Russell, Christopher


Circus Gallery, Los Angeles CA February 23 * March 29, 2008

James Krone's first solo show in Los Angeles, "In Lieu of a Science of Memory," seems to add another layer to the historical back-and-forth between painting and photography. Krone uses painting as a documentary medium. In this instance, painting's authority is equal to the beleaguered history of photography's truth claim. Krone's images have the abstract qualities of Bay Area Figuration, yet their subjects are recognizable faces and cultural icons. Krone takes inspiration from Larry Sultan and Mike Mandel's renowned Evidence (1977), which mined police and other official photographic archives with surreal and often absurd results. In a similar fashion, the various subjects Krone culls together point to overlapping schemes of political intrigue. Like Sultan and Mandel, Krone's work tends toward the illogical, but also leaves us with such bittersweet imponderables as whether today's more pressing social and political issues could have been avoided had Ronald Reagan's assassin hit his mark.

[ILLUSTRATION OMITTED]

There is a semblance of nostalgia in Krone's images of Jody Foster, Ronald Reagan, Warhol, and redacted White House documents, and yet the sum of these images amounts to more than a 1980s-style pastiche. In the gallery, a circuitous narrative develops around John Hinckley's 1981 assassination attempt, fueled by his obsession with Jody Foster. Concerning the theme of assassination, Warhol--represented here by obvious yet low-fidelity appropriations of his flower paintings--is linked to Reagan through Valerie Solonas's 1968 attempt on the artist's life. Warhol, as art commodity par excellence, draws associations with the 1980s art bubble and the triumph of conspicuous consumption typified by the New Republicans catalyzed around Reaganomics, while simultaneously pointing to CIA support of Ab-Ex painters. Before one stops to consider what would have happened had either Warhol or Reagan actually died from their shootings, enormous paintings of pseudo-official documents begin to cloud possible solutions, drawing on ideas of government conspiracy, the inscrutability of widely impacting events, and the absurdity of institutional doublespeak.

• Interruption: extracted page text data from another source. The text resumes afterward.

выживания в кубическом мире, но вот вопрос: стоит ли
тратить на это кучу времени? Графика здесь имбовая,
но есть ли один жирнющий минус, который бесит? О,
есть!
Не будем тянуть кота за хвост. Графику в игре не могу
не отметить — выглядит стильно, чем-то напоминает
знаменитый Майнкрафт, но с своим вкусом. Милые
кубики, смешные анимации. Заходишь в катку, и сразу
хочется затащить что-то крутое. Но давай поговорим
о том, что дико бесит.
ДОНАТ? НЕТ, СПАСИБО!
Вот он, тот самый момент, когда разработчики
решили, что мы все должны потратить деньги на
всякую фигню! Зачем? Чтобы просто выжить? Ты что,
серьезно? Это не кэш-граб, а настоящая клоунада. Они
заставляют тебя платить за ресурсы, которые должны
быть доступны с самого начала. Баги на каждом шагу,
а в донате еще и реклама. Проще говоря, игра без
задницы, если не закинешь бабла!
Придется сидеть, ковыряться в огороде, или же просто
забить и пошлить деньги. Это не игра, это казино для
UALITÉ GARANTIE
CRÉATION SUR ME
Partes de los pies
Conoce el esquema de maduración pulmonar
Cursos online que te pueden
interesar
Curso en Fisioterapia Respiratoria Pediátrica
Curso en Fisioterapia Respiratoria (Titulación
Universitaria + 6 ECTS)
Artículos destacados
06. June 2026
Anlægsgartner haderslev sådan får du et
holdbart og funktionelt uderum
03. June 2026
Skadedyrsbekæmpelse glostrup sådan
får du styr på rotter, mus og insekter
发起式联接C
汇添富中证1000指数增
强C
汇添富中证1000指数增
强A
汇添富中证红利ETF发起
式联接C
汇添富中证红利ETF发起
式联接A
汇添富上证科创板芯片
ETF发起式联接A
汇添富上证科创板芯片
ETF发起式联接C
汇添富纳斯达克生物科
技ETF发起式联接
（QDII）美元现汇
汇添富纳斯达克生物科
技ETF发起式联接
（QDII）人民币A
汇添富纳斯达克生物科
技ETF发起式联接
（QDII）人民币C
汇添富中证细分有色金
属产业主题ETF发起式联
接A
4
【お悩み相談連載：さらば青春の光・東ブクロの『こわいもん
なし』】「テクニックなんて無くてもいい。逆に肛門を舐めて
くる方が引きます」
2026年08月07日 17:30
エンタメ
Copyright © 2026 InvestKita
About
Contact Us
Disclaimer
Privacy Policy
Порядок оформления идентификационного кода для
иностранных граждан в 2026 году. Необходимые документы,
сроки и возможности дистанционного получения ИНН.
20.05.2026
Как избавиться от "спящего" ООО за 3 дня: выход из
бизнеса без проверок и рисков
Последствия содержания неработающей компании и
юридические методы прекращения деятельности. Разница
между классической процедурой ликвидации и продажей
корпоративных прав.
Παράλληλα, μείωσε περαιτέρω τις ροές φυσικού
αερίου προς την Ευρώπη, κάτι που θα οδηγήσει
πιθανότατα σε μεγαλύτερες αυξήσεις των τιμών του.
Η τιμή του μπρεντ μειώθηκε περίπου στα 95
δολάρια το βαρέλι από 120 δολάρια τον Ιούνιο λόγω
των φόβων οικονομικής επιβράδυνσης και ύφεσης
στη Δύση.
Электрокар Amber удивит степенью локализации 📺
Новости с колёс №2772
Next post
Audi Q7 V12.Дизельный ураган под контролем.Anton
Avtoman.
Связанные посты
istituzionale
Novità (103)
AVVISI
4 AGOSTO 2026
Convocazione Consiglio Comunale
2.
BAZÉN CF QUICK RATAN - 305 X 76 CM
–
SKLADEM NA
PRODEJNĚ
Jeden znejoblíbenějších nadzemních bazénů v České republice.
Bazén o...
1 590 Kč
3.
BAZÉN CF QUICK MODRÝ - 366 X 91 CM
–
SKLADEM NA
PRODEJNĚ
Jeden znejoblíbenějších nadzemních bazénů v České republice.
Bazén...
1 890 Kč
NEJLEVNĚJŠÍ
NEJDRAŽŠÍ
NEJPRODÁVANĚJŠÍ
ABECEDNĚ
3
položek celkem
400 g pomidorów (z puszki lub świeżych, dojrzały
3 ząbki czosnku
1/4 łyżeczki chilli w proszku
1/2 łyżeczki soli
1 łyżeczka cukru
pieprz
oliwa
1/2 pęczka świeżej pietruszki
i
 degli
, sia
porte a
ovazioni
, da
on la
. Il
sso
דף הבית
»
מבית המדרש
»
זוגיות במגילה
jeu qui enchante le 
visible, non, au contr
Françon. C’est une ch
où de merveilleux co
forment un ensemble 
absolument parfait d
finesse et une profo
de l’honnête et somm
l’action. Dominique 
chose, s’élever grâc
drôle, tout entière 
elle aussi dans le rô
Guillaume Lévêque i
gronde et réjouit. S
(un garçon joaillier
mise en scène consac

To this end, Krone's show includes doubly coded works that scramble the assumed meanings crisscrossing the main subjects under investigation, among them Black Sucker (Sleep) (all work 2008), a painting of a censored National Security Council document, and the sculpture Good Shooter's Chair, a plastic-covered chair standing in four empty Kleenex tissue boxes. Krone's documentary handiwork does something that cannot be done with ordinary photography. Krone's Jody Wet painting, for instance, is overshadowed by ominous contextual concerns, superimposing a rape fantasy on her otherwise youthful innocence. The same kind of confusion and contamination also spills over into the treatments of Reagan and Warhol. The kitschy Reagan Mask lividly marks the origin of that political spiral which eventually led to Abu Ghraib, and Museum Calendar Vapor points to more perverse aspects of Warhol's flowery chef d'oeuvre. Krone courts the unfashionable idea of active, Romantic imagination, ultimately taking us beyond mainstream news into paranoid fantasies about what the CIA has on Jody Foster, the truth of Hinckley's "insanity," and Warhol's role in a government-led consumerist conspiracy.

Unlike many younger artists today who appear reluctant to tackle political issues head-on, Krone's "In Lieu of a Science of Memory" is truly subversive. Through a kind of historical about-face, the current preference for Lockean, passive imagination over transformative operations of the mind upon external objects has only led to a mere recording of received impressions, whether as safely formal or stridently academic work. Krone's show is different in that it uses painting to hijack a photographic truism while slowly maneuvering into the darker corners of contemporary imagination.